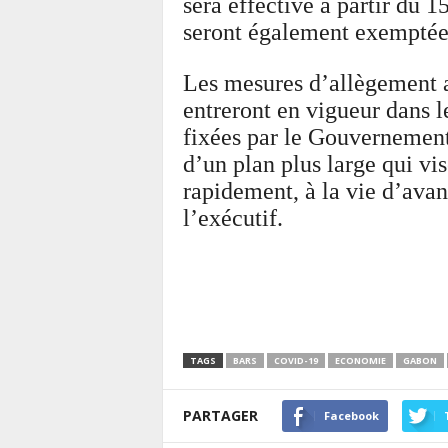
sera effective à partir du 
seront également exemptées
Les mesures d’allègement
entreront en vigueur dans l
fixées par le Gouvernement.
d’un plan plus large qui vi
rapidement, à la vie d’avan
l’exécutif.
TAGS
BARS
COVID-19
ECONOMIE
GABON
PARTAGER
Facebook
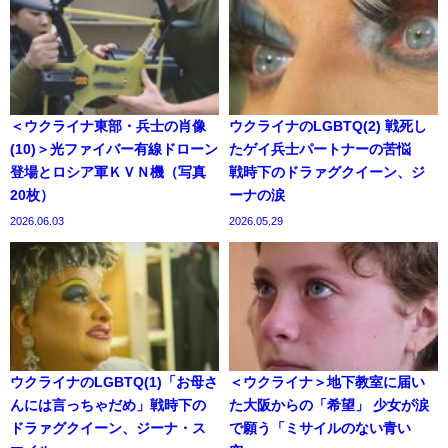
＜ウクライナ東部・兵士の肖像
ウクライナのLGBTQ(2) 戦死し
(10)＞光ファイバー有線ドローン
たゲイ兵士パートナーの苦悩
登場とロシア軍ＫＶＮ機（写真
戦時下のドラァグクイーン、ジ
20枚）
ーナの涙
2026.06.03
2026.05.29
ウクライナのLGBTQ(1)「お母さ
＜ウクライナ＞地下教室に届い
んには言っちゃだめ」戦時下の
た大阪からの「希望」 少女が涙
ドラァグクイーン、ジーナ・ス
で願う「ミサイルのない青い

□ □ □

→ **To do**:
Set down the full listing above with its wording unchanged. Leave out its images.

→ **Written reply**:
sera effective à partir du 
seront également exemptées
Les mesures d’allègement
entreront en vigueur dans l
fixées par le Gouvernement.
d’un plan plus large qui vi
rapidement, à la vie d’avan
l’exécutif.
TAGS
BARS
COVID-19
ECONOMIE
GABON
PARTAGER
Facebook
＜ウクライナ東部・兵士の肖像
ウクライナのLGBTQ(2) 戦死し
(10)＞光ファイバー有線ドローン
たゲイ兵士パートナーの苦悩
登場とロシア軍ＫＶＮ機（写真
戦時下のドラァグクイーン、ジ
20枚）
ーナの涙
2026.06.03
2026.05.29
ウクライナのLGBTQ(1)「お母さ
＜ウクライナ＞地下教室に届い
んには言っちゃだめ」戦時下の
た大阪からの「希望」 少女が涙
ドラァグクイーン、ジーナ・ス
で願う「ミサイルのない青い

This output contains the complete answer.